Eight new groups were initiated by the National Center for Institutional Diversity in an effort to create multidisciplinary collaboration between University faculty, staff and students on important social issues such as diversity and inclusion.

The new groups included four new Think-Act Tanks: Advancing Social Science Scholarship and Teaching on Latino Youth and Families, Embodiment and Environmental Art Practice, Queer/Cuir/Feminist Group of the Americas and Museums and Publics: Engaging Detroit, Berlin, and the Future of the City.

In an email to The Daily, Director of the NCID and professor of education and psychology, Tabbye Chavous, explained the goal the NCID had in mind when establishing the new Think-Act Tanks.

“Think-Act Tanks are faculty groups dedicated to advancing a collective research agenda around pressing social issues in our society,” Chavous wrote. “The structure and foci of these multi-disciplinary, multi-institutional, and multi-generational research teams challenge the historical academic culture of working in silos and supports scholars to work with new colleagues across the campus and across the globe.”

Lawrence La Fountain-Stokes, faculty lead of the Queer/Cuir/Feminist Group of the Americas, enforced how crucial it is to have people from different cultural backgrounds collaborate with one another.

“We bring scholars from across Latin America, the United States and Europe to discuss issues of queer sexuality in Latin America from a diverse perspective including activism, potential research and the arts,” La Fountain-Stokes said. “There is a great need for well-informed discussions for our gender and sexuality and their social implication and how they operate in the United States and internationally. Each country in Latin America faces very different struggles, because there are this historical tradition and cultural tradition of how gender and sexuality are dealt with in those countries.”

By helping scholars generate articles through the University on topics such as sexuality in Latin America, La Fountain-Stokes hopes to create more discussions.

“The goal of our Think-Act Tank is to bring together diverse scholars who are thinking and researching about sexuality and politics in Latin America regarding diversity or queer issues,” La Fountain-Stokes said. “The goal is to create a network among people, and also to generate knowledge and to share knowledge by publishing academic research through peer-reviewed journals.”

In addition to the Think-Act Tanks, the NCID also established four new knowledge communities: Asian Pacific Islander Desi/American Knowledge Community, Mapping Disability Inclusion Knowledge Community, Counting Invisible Diversity at U-M: Middle Eastern and North African Box Knowledge Community and the Undocumented Students Knowledge Community.

Chavous emphasized the importance of interdisciplinary collaboration when it comes to dealing with complicated social issues. She said promoting communication and cooperation is one of the primary goals of creating Think-Act Tanks and knowledge communities. 

“Academic culture has historically promoted individual faculty working in disciplinary silos,” Chavous wrote. “While those contributions have been important, we believe that drawing from diverse perspectives, including a variety of disciplinary theory, methods, and practices, can only increase our levels of understanding on a given topic.”
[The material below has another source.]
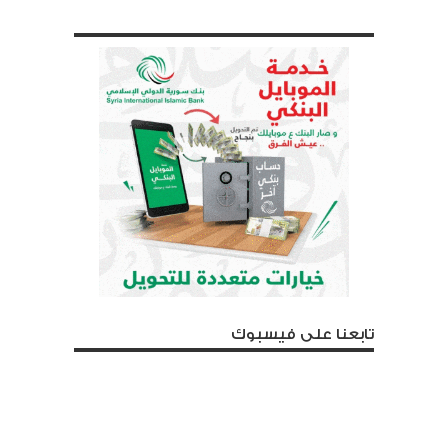
تابعنا على فيسبوك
Mary Rose, staff co-lead of the Asian Pacific Islander Desi/American Knowledge Community, agreed having these new knowledge communities and the collaboration between staff, faculty and students is especially crucial to the underrepresented and diverse APID/A community on campus. 
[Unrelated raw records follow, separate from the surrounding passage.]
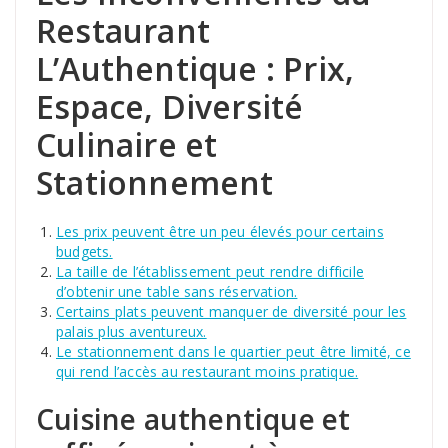
Restaurant
L’Authentique : Prix,
Espace, Diversité
Culinaire et
Stationnement
Les prix peuvent être un peu élevés pour certains
budgets.
La taille de l’établissement peut rendre difficile
d’obtenir une table sans réservation.
Certains plats peuvent manquer de diversité pour les
palais plus aventureux.
Le stationnement dans le quartier peut être limité, ce
qui rend l’accès au restaurant moins pratique.
Cuisine authentique et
“Our knowledge community wants to look into the availability of all institutional data on Asian Pacific Islander Desi/American, and that includes students, faculty and staff,” Rose said. “We are interested in doing this project because we are a very diverse group; there are over 40 different languages, let along ethnicities under this APID/A umbrella, and there is a lot of different needs and issues.”

All these new groups have been created under the office of Diversty, Equity & Inclusion’s Strategic Plan, which seeks to enhance demographic and cultural diversity on campus and promote the production and dissemination of innovative scholarship around DEI issues. 

While there have been significant changes and improvements within the University in terms of diversity and inclusion, Chavous assured the NCID is always looking to do more. 

“Our recent NCID efforts seek to ensure that DEI scholarship and engagement work are both valued and elevated as part of an intellectually rich institution,” Chavous said. “As outlined in the DEI plans and progress reports across various campus units, our campus has made strides in student recruitment, addressing campus and classroom climate, and supporting scholarly initiatives on DEI topics. But the DEI reports also highlight that we have more work to do to make the progress we want to make in order to realize our goals of diversity and excellence.”

Although the Think-Act Tanks and new Knowledge Communities are still in their early stages, many of them have already started planning for the upcoming school year. For example, La Fountain-Stokes and the Q/C/F Group of the Americas are planning on hosting the Queer/Cuir Américas Symposium in September this year, which aspires to create a public space at the University of Michigan for the discussion of LGBTQ Latinx, Indigenous and Afro-diasporic gender and sexuality.

“I am very excited about welcoming 15 scholars to Ann Arbor in September to have this conversation at the Queer Symposium,” La Fountain-Stokes said. “I think it is going to create a meaningful discussion of LGBTQ and sexuality in Americas on campus.”